On the 25th of October 2018, Ethiopia elected the country’s first female president. The role is largely ceremonial, but forms part of a series of major political reforms in the country since their new Prime Minister, Abiy Ahmed, came to power in April. The PhD holding prime minister has also recently selected a cabinet made up of 50% women, including the country’s first female defense minister.

In southern Benin on the west coast of Africa there is a village built in the middle of a lake that is sometimes referred to as the “Venice of Africa”. The village which has a population of around 20,000 people was originally formed in the 16th and 17th century by a tribe fleeing the larger Fon tribe who participated in the slave trade. According to Fon religious practices, they were forbidden from raiding anyone dwelling on water and the village provided a safe haven for the smaller tribes. Today, it’s a UNESCO World Heritage Site with its own market and a school built on the lake.

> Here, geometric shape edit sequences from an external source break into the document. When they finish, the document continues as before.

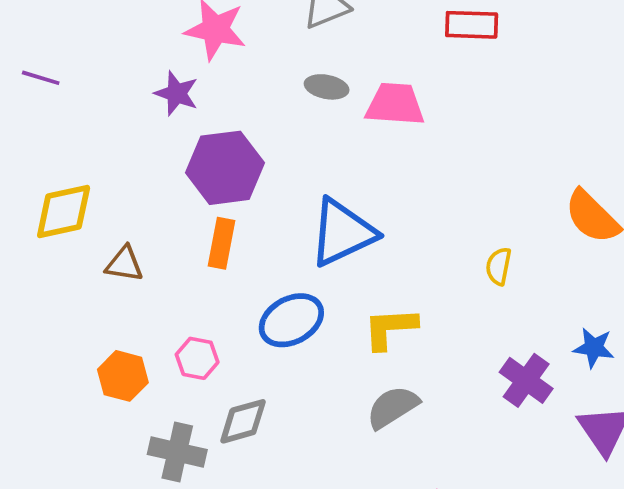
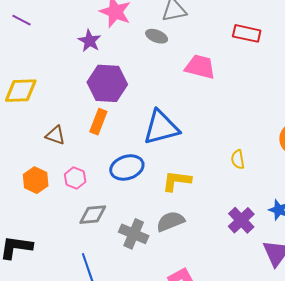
gray ellipse: (327, 87) -> (157, 36), moved
brown triangle: (124, 264) -> (55, 135), moved
yellow semicircle: (499, 266) -> (238, 159), turned -30
gray cross: (177, 452) -> (134, 234), moved

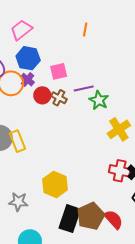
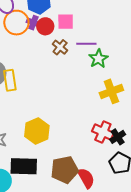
purple cross: (28, 80) -> (33, 23), turned -32
red circle: (42, 95) -> (45, 26), moved
black rectangle: (70, 219) -> (24, 166), moved, turned 60

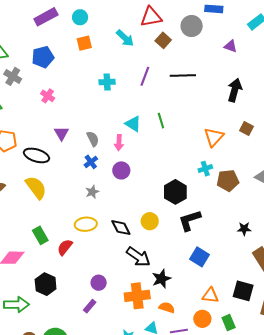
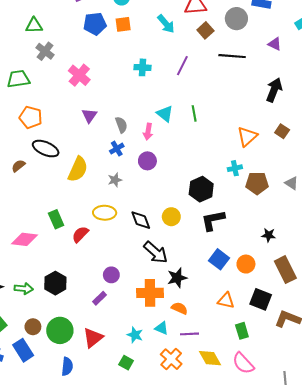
blue pentagon: (43, 57) -> (95, 24), moved
black line: (183, 75) -> (232, 56), moved
pink cross: (48, 96) -> (79, 75), size x1.5
black ellipse: (36, 155) -> (46, 149), moved
yellow semicircle: (36, 188) -> (78, 169), moved, turned 55
black hexagon: (46, 284) -> (55, 283), moved
green arrow: (16, 305) -> (24, 289), size x0.7
orange circle: (202, 319) -> (246, 264), moved

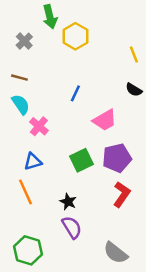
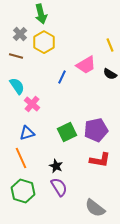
yellow hexagon: (75, 36) -> (44, 42), moved
brown line: (19, 78) -> (16, 56), moved
pink trapezoid: (105, 120) -> (86, 65), moved
red L-shape: (122, 194) -> (100, 160), turned 65
green hexagon: (28, 250) -> (23, 191), moved

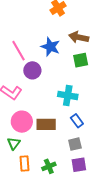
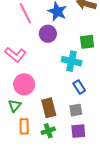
green square: (81, 60) -> (87, 42), moved
purple circle: (32, 70) -> (48, 34), moved
brown rectangle: (46, 124) -> (49, 108), moved, turned 72

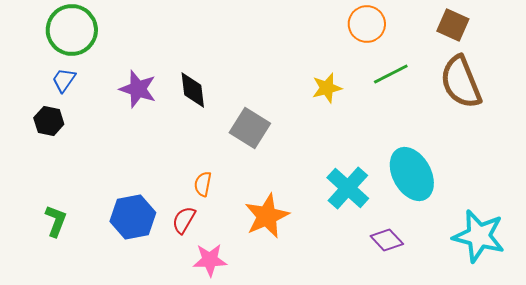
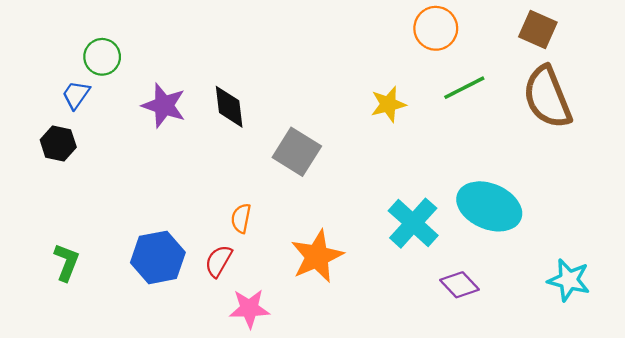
green circle: (72, 30) -> (102, 57), moved, size x0.6
cyan ellipse: (412, 174) -> (489, 206), turned -38
cyan star: (479, 236) -> (569, 280), size x0.7

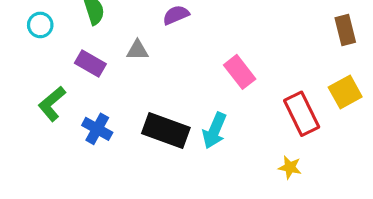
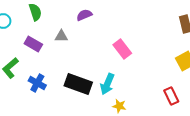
red rectangle: (302, 114) -> (171, 96), moved, size x0.7
yellow star: (290, 167) -> (119, 106), moved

At the time of partition in 1947, the border between India and East Pakistan (modern day Bangladesh) was left extraordinarily complex with 102 Indian enclaves found in Bangladesh while 71 Bangladeshi enclaves were found in India. This border also included the world’s only instance of a counter-counter-enclave, Dahala Khagrabari, whereby a piece of Indian territory was found within a piece of Bangladesh, which was itself in a piece of India within Bangladesh. To simplify their international borders, the two countries agreed to exchange enclaves in 1974 with a revised agreement reached in 2015 which transferred land between the two and allowed residents of the area to travel freely between the two countries.

In the period following the adoption of the American Pledge of Allegiance in 1892, it was common practice to say the pledge while doing what was called the Bellamy Salute with your right arm extended at a slightly upward angle with the palm open and fingers pointing directly ahead. When fascist movements in Europe started using a similar gesture in the build up to World War 2, the salute became problematic and in 1942 the US Congress decreed that the Pledge of Allegiance should said with the right hand over the heart.

There are three countries in the world entirely surrounded by one other country. Italy surrounds two, San Marino and Vatican City, while South Africa entirely surrounds Lesotho. Three other countries, Brunei, the Gambia, and Monaco, are in a similar situation except that they have a border with the sea.

There are only two countries in the world where Coca-Cola cannot be bought, Cuba and North Korea. Both countries have banned the company due to their anti-American sentiments and until 2012, the product was similarly banned in Myanmar (Burma) due to American sanctions against the country.

Ceylon (modern day Sri Lanka) was such a peaceful colony that the British instituted universal suffrage in the country in 1931, only three years after its adoption in Britain. Its path to independence was also so moderate and peaceful that when the country gained independence in 1948, parts of the countryside supposedly didn’t even realise.

With around 350 buildings over 150m (492 ft), Hong Kong has the most skyscrapers in the world. New York by comparison only has around 264 while the city with the third most skyscrapers, Dubai, has only 181. 

The tiny European country of Luxembourg passed a law in 2017 which granted Luxembourgish companies the mineral rights to any resources found in space such as from asteroid mining. The first of its kind in Europe, the law is meant to attract private space companies to open business in Luxembourg and the country already has €25 million invested in a company focused on mining space resources.

The Polish alphabet is made up of 32 letters. Based on the Latin alphabet, but excluding q, v andx, the alphabet also includes the acute accent (ć, ń, ó, ś, ź), the overdot (ż), the tail (ą, ę); and the stroke (ł).